Я трудился, словно колдуны диких африканских племен, которые рисуют в пещерах увиденного во сне предка, стараясь изобразить его как можно вернее, чтобы душа его могла признать тело и вернуться в него.
Через несколько недель Житие было окончено.
В день его завершения я снова сидел вечером на террасе и смотрел на море, а на коленях у меня была готовая рукопись. Какую радость, какое облегчение испытывал я! Словно с плеч моих свалилась огромная тяжесть. Я был словно женщина, которая родила и держала на руках младенца.
И вот, когда солнце уже клонилось к закату, на террасу поднялась Сула – упитанная, босая, очень живая девочка, которая приносила мне письма. Она оставила письмо и поспешно убежала. Я понял.

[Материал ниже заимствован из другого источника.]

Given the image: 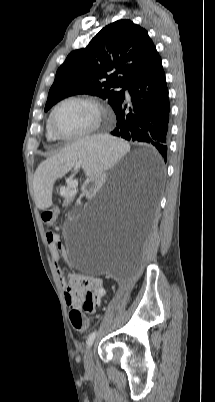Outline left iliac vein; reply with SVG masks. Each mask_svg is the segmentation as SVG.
Masks as SVG:
<instances>
[{
    "label": "left iliac vein",
    "instance_id": "obj_1",
    "mask_svg": "<svg viewBox=\"0 0 215 402\" xmlns=\"http://www.w3.org/2000/svg\"><path fill=\"white\" fill-rule=\"evenodd\" d=\"M84 364L87 370H91L93 367V352L92 348H88L84 357Z\"/></svg>",
    "mask_w": 215,
    "mask_h": 402
}]
</instances>
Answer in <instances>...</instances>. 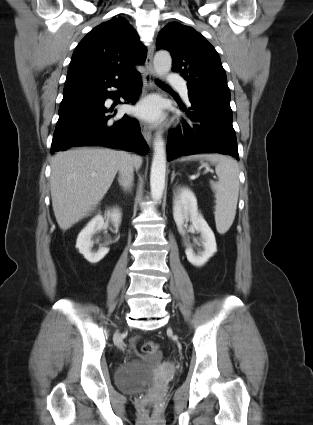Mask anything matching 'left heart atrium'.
Returning <instances> with one entry per match:
<instances>
[{
    "mask_svg": "<svg viewBox=\"0 0 313 425\" xmlns=\"http://www.w3.org/2000/svg\"><path fill=\"white\" fill-rule=\"evenodd\" d=\"M134 111L138 116L149 121H155L161 115L160 104L155 98L144 100L137 105Z\"/></svg>",
    "mask_w": 313,
    "mask_h": 425,
    "instance_id": "1",
    "label": "left heart atrium"
}]
</instances>
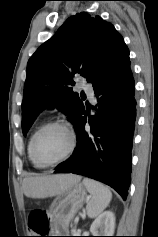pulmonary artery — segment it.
Masks as SVG:
<instances>
[{
  "label": "pulmonary artery",
  "mask_w": 158,
  "mask_h": 237,
  "mask_svg": "<svg viewBox=\"0 0 158 237\" xmlns=\"http://www.w3.org/2000/svg\"><path fill=\"white\" fill-rule=\"evenodd\" d=\"M85 89H86V91H88V92H92V87L91 86H89V85H87L86 87H85Z\"/></svg>",
  "instance_id": "obj_1"
}]
</instances>
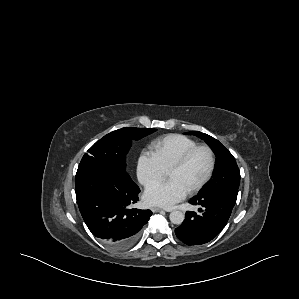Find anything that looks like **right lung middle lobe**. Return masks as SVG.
<instances>
[{
    "label": "right lung middle lobe",
    "mask_w": 299,
    "mask_h": 299,
    "mask_svg": "<svg viewBox=\"0 0 299 299\" xmlns=\"http://www.w3.org/2000/svg\"><path fill=\"white\" fill-rule=\"evenodd\" d=\"M154 131L155 129L135 127L115 130L105 135L87 151L88 153L83 156L78 168L89 164H100L131 180L126 172V154L131 147V142L132 140H139Z\"/></svg>",
    "instance_id": "right-lung-middle-lobe-1"
}]
</instances>
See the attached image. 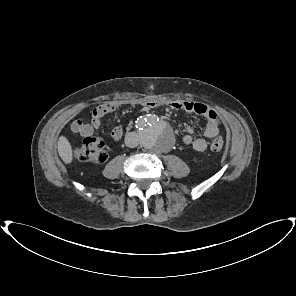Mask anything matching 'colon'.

Мне показалось, что я понял. Потому что, раскрыв и прочитав письмо, я не вскочил с криком, не оказался захвачен врасплох. Я был уверен. Я знал, что именно в ту минуту, когда я держал на коленях оконченную рукопись и смотрел, как заходит солнце, и должно было прийти это письмо.
Спокойно, без слез, прочитал я письмо. Оно было из какого-то села близ Скопье в Сербии и написано с горем пополам по-немецки. Вот его перевод:
Я, сельский учитель, пишу Вам, чтобы сообщить скорбное известие, что Алексис Зорбас, имевший здесь шахту магнезита, умер в минувшее воскресенье в шесть часов вечера. Перед тем как испустить дух, он позвал меня и сказал:
«Подойди-ка сюда, учитель. Есть у меня друг в Греции. Когда я умру, напиши ему, что я умер и что до последней минуты мозги у меня были в порядке на все сто и о нем я вспоминал. И еще – что ни в чем из совершенного мною я не раскаиваюсь. Желаю ему всего хорошего, и еще скажи, что уже время ему набраться ума-разума… А если придет какой-нибудь поп исповедовать и причащать меня, скажи ему, пусть проваливает отсюда, и да будет на мне его проклятие! Сделал я в жизни много – ох как много чего! – но все же мало еще сделал: такие люди, как я, должны жить тысячу лет. Спокойной ночи!»
Таковы были его последние слова. Сразу же после этого он приподнялся на подушке, сбросил с себя простыни и попытался встать. Мы – Люба, его жена, я и несколько крепких соседей – попробовали было попридержать его, но он оттолкнул нас, встал с кровати и подошел к окну. Там он вцепился в раму, посмотрел вдаль на горы, выпучив глаза, и стал смеяться, а затем заржал, как лошадь. Так вот, стоя в полный рост, впившись пальцами в окно, и встретил он смерть.
Жена его Люба просит написать Вам привет от нее, и что покойник очень часто рассказывал ей про Ваше благородие, и что сандури, которое было у него, велел он передать Вам после своей смерти, чтобы Вы о нем помнили.
Так вот, вдова просит, если случится Вам побывать у нас в селе, заходите переночевать у нее в доме, а утром, как уходить будете, возьмете с собой и сандури.